#### Work required
Search term "книга": please copy every line of the records below that contains it.
** Material supplied follows **
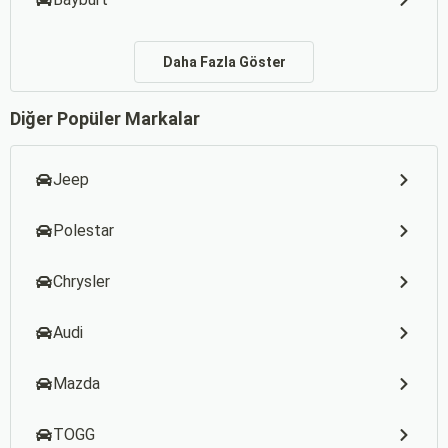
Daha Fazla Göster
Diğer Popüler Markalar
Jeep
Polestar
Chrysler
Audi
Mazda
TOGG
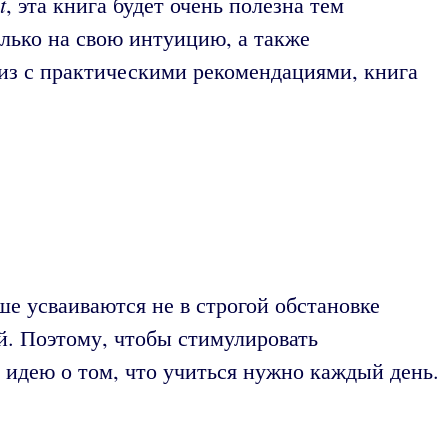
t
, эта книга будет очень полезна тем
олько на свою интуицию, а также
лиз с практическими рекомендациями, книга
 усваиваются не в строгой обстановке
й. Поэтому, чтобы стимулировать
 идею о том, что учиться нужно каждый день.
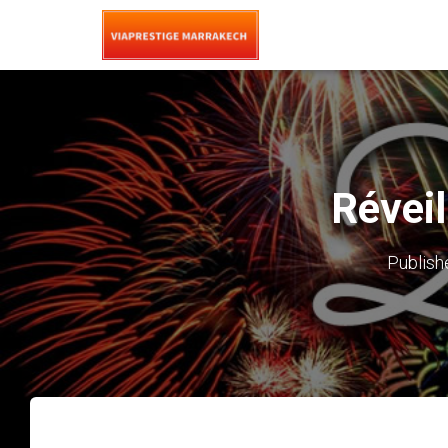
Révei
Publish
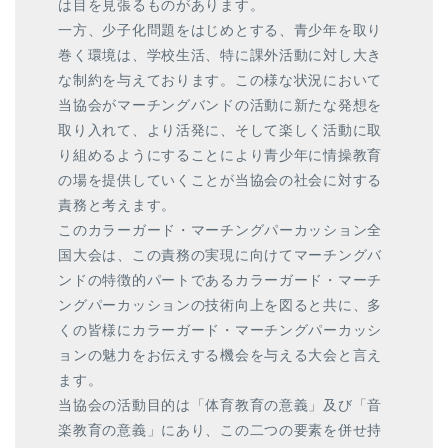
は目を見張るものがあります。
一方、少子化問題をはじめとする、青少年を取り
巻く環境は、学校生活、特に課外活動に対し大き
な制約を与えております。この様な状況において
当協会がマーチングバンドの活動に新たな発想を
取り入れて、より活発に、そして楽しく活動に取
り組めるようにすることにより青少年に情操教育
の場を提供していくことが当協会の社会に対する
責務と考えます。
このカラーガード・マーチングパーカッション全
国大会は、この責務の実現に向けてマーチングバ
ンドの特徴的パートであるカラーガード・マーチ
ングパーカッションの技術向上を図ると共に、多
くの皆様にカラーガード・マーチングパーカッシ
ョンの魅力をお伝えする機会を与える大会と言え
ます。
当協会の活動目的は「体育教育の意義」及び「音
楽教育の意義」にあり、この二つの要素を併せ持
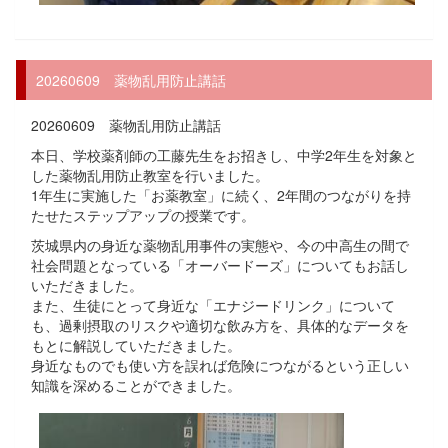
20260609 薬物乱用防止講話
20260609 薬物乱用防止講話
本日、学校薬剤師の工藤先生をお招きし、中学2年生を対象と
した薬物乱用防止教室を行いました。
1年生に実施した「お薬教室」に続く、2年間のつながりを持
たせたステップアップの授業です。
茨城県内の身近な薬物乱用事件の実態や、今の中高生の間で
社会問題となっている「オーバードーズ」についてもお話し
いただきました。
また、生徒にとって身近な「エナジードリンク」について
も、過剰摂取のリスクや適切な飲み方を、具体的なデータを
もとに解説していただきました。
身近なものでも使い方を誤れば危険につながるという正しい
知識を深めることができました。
** End of Material supplied **
** Material supplied follows **
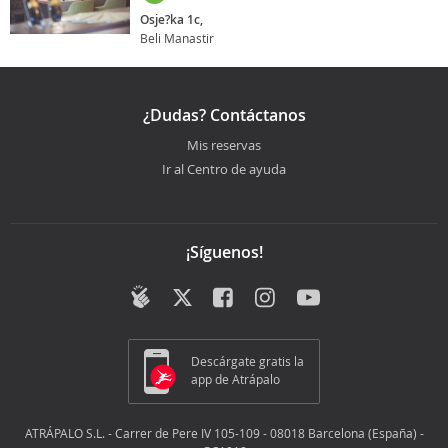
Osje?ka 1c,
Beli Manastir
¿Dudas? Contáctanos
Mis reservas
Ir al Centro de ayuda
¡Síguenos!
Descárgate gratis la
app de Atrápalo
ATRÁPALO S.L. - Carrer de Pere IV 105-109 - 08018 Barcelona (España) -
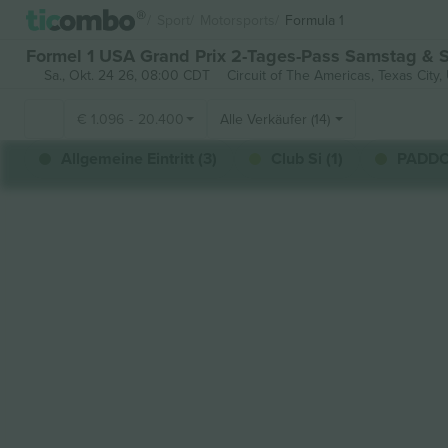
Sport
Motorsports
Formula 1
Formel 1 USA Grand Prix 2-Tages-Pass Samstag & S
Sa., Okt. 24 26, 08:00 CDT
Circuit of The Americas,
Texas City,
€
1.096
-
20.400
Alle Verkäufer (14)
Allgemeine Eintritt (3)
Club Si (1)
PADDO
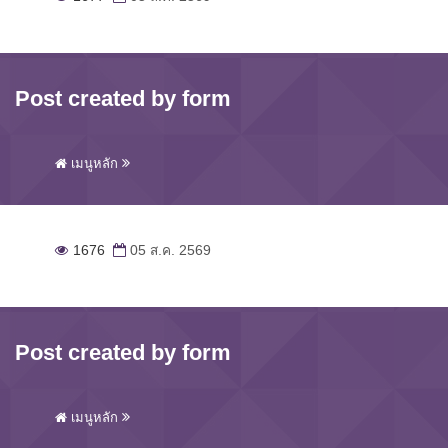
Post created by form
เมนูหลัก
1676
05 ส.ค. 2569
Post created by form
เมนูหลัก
** End of Material supplied **
#### Exercise answer
, эта книга будет очень полезна тем
лиз с практическими рекомендациями, книга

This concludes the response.